» **WORK INSTRUCTION**: Output every entry exactly as written, skipping any pictures.

» **DATA SHOWN**:
______________________________

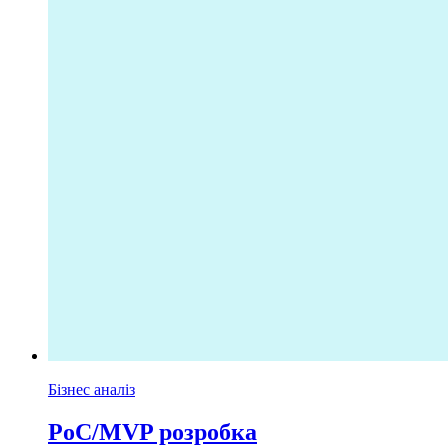
Бізнес аналіз
PoC/MVP розробка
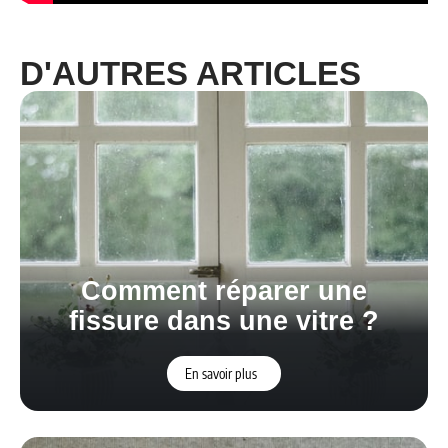
D'AUTRES ARTICLES
Comment réparer une
fissure dans une vitre ?
En savoir plus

______________________________

» **RESPONSE**:
Бізнес аналіз
PoC/MVP розробка
D'AUTRES ARTICLES
Comment réparer une
fissure dans une vitre ?
En savoir plus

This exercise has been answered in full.